▶ PROVIDED RECORDS
'''

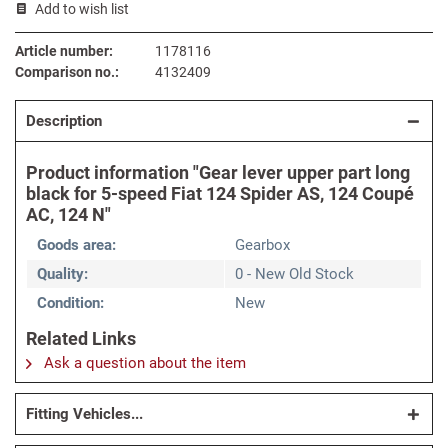
Add to wish list
Article number:
1178116
Comparison no.:
4132409
Description
Product information "Gear lever upper part long
black for 5-speed Fiat 124 Spider AS, 124 Coupé
AC, 124 N"
Goods area:
Gearbox
Quality:
0 - New Old Stock
Condition:
New
Related Links
Ask a question about the item
Fitting Vehicles...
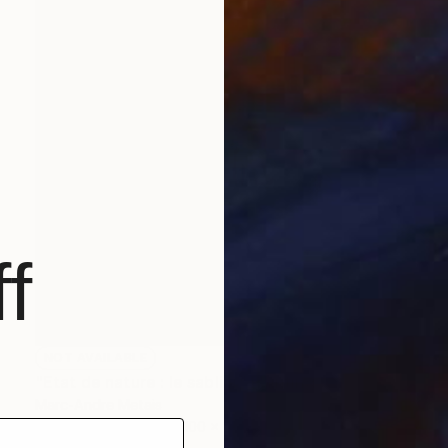
f
NOT AVAILABLE
"Etat de nature : le sablier" Painting
Marc-Andre Metais
Acrylic on Canvas
100 x 100 cm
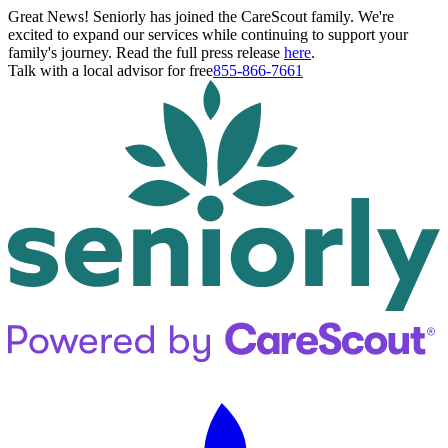
Great News! Seniorly has joined the CareScout family. We're
excited to expand our services while continuing to support your
family's journey. Read the full press release
here
.
Talk with a local advisor for free
855-866-7661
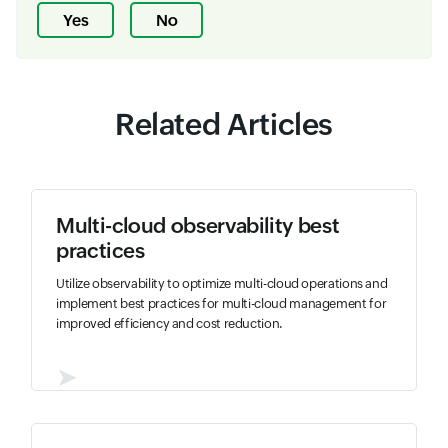
Yes
No
Related Articles
Multi-cloud observability best
practices
Utilize observability to optimize multi-cloud operations and
implement best practices for multi-cloud management for
improved efficiency and cost reduction.
➤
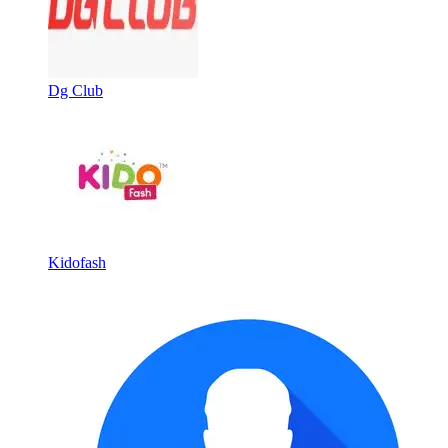
Dg Club
Kidofash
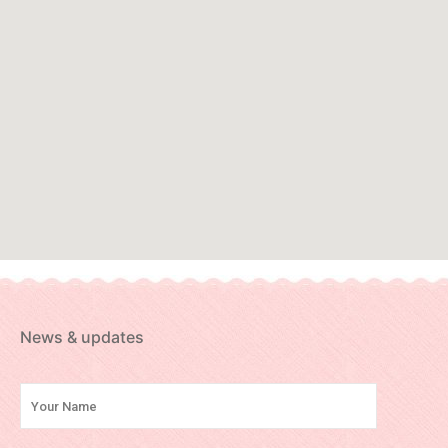
News & updates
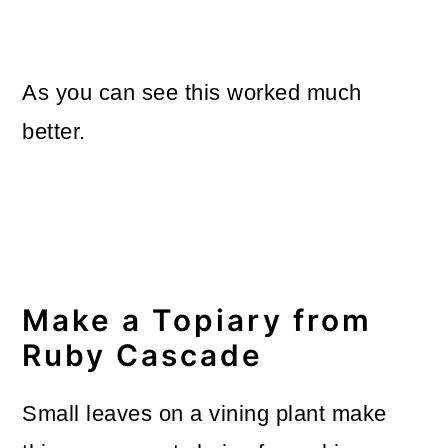
As you can see this worked much
better.
Make a Topiary from
Ruby Cascade
Small leaves on a vining plant make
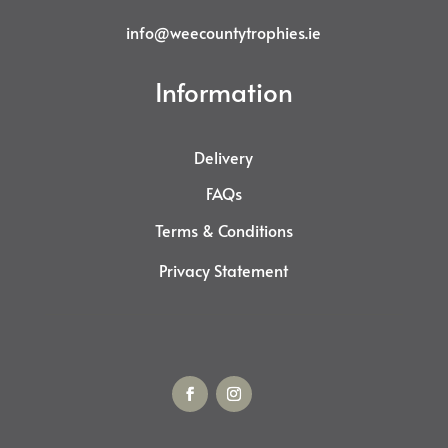
info@weecountytrophies.ie
Information
Delivery
FAQs
Terms & Conditions
Privacy Statement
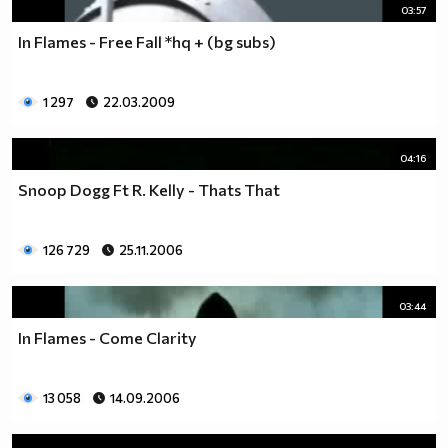
03:57
In Flames - Free Fall *hq + (bg subs)
1 297
22.03.2009
04:16
Snoop Dogg Ft R. Kelly - Thats That
126 729
25.11.2006
03:44
In Flames - Come Clarity
13 058
14.09.2006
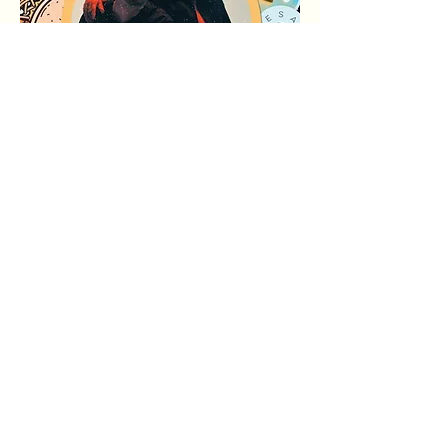
अधिक दिखाएँ
यह इवेंट साझा करें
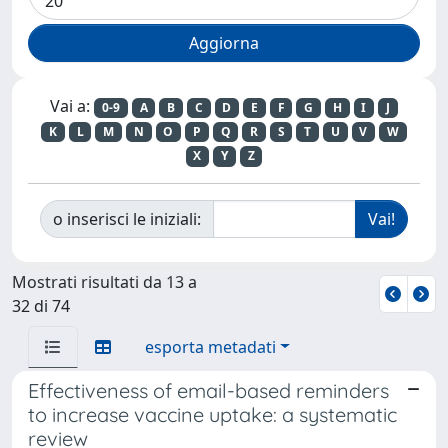
Vai a:
0-9
A
B
C
D
E
F
G
H
I
J
K
L
M
N
O
P
Q
R
S
T
U
V
W
X
Y
Z
o inserisci le iniziali:
Mostrati risultati da 13 a
32 di 74
esporta metadati
Effectiveness of email-based reminders
to increase vaccine uptake: a systematic
review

'''

Output the material above exactly, without pictures.

▶ YOUR RESPONSE
Add to wish list
Article number:
1178116
Comparison no.:
4132409
Description
Product information "Gear lever upper part long
black for 5-speed Fiat 124 Spider AS, 124 Coupé
AC, 124 N"
Goods area:
Gearbox
Quality:
0 - New Old Stock
Condition:
New
Related Links
Ask a question about the item
Fitting Vehicles...
f
NOT AVAILABLE
"Etat de nature : le sablier" Painting
Marc-Andre Metais
Acrylic on Canvas
100 x 100 cm
Great News! Seniorly has joined the CareScout family. We're
excited to expand our services while continuing to support your
family's journey. Read the full press release
here
.
Talk with a local advisor for free
855-866-7661
Yes
No
Related Articles
Multi-cloud observability best
practices
Utilize observability to optimize multi-cloud operations and
implement best practices for multi-cloud management for
improved efficiency and cost reduction.
➤
Dg Club
Kidofash
News & updates
As you can see this worked much
better.
Make a Topiary from
Ruby Cascade
Small leaves on a vining plant make
info@weecountytrophies.ie
Information
Delivery
FAQs
Terms & Conditions
Privacy Statement
03:57
In Flames - Free Fall *hq + (bg subs)
1 297
22.03.2009
04:16
Snoop Dogg Ft R. Kelly - Thats That
126 729
25.11.2006
03:44
In Flames - Come Clarity
13 058
14.09.2006
अधिक दिखाएँ
यह इवेंट साझा करें
Vai a:
0-9
A
B
C
D
E
F
G
H
I
J
K
L
M
N
O
P
Q
R
S
T
U
V
W
X
Y
Z
o inserisci le iniziali:
Mostrati risultati da 13 a
32 di 74
esporta metadati
Effectiveness of email-based reminders
to increase vaccine uptake: a systematic
review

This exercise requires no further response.